Desde que o Pix foi implementado, em novembro de 2020, passou a facilitar uma série de transferências bancárias no país. Por outro lado, a nova ferramenta trouxe aumento das ações criminosas.
A maioria das invasões a contas bancárias se dão por meio de phishing, técnica que consiste no envio de mensagens com links maliciosos às vítimas, que, enganadas, acabam permitindo o acesso dos criminosos. Isso é o que diz o delegado Luiz Alberto Guerra, titular da 2ª Delegacia de Investigações Gerais (DIG) do Departamento Estadual de Investigações Criminais (Deic) da Polícia Civil de São Paulo. O phishing, segundo ele, normalmente é uma estratégia adotada antes de as quadrilhas entrarem em contato com as vítimas em potencial para tentar executar o golpe.
— Pode ser um link enviado por e-mail ou mesmo um SMS, que vai redirecionar a pessoa para uma página falsa do banco onde são captados dados de agência, conta e senha pelos criminosos — reforça o delegado.
Os golpistas também obtêm dados das vítimas por meio de ligações telefônicas, em que normalmente se passam por funcionários de banco e solicitam senhas.
Bancos investem em TI e alertam para fraudes
A Federação Brasileira de Bancos (Febraban) afirma que os bancos "investem constantemente e de maneira massiva em campanhas e ações de conscientização em seus canais de comunicação com os clientes para orientar a população a se prevenir de fraudes. Além de campanhas, os bancos aplicam cerca de R$ 3 bilhões por ano em sistemas de tecnologia da informação para segurança".
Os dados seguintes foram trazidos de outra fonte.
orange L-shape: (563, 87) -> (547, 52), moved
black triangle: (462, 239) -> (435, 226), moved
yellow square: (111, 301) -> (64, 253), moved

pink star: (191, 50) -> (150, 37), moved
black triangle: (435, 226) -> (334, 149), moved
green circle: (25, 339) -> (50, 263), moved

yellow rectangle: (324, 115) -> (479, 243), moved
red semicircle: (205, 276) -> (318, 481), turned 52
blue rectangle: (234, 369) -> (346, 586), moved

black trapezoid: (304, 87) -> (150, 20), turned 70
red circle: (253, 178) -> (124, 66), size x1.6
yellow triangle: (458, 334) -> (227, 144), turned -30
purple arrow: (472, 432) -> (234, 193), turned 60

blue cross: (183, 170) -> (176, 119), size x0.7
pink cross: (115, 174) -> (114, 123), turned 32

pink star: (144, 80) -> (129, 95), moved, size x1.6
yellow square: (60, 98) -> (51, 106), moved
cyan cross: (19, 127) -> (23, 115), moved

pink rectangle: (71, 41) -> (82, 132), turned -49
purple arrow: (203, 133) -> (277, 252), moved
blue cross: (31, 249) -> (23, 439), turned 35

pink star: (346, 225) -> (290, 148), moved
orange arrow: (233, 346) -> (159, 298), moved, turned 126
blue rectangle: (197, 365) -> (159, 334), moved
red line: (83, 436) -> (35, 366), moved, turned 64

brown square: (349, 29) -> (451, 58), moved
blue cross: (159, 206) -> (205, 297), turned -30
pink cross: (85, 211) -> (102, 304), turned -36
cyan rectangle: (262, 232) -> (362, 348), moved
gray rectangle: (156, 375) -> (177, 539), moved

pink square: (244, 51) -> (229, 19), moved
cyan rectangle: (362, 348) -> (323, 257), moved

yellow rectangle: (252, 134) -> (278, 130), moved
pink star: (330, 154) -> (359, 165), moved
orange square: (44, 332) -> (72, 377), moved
O Itaú Unibanco destaca que "reforça as orientações para que os clientes se atentem a tentativas de golpes envolvendo abordagens de falsas centrais de segurança ou falsos funcionários da instituição". Ainda, "esclarece que ligações recebidas pelos clientes solicitando qualquer documento, senhas, dados cadastrais e financeiros, estornos ou transferências não são práticas da instituição".
Já o Banco do Brasil informa que os bancos podem ligar para o cliente, "mas nunca o orientarão a realizar qualquer procedimento" nem pedem digitação de senhas. O Banco Central ressalta que operações do Pix são rastreáveis, o que permite identificar contas recebedoras.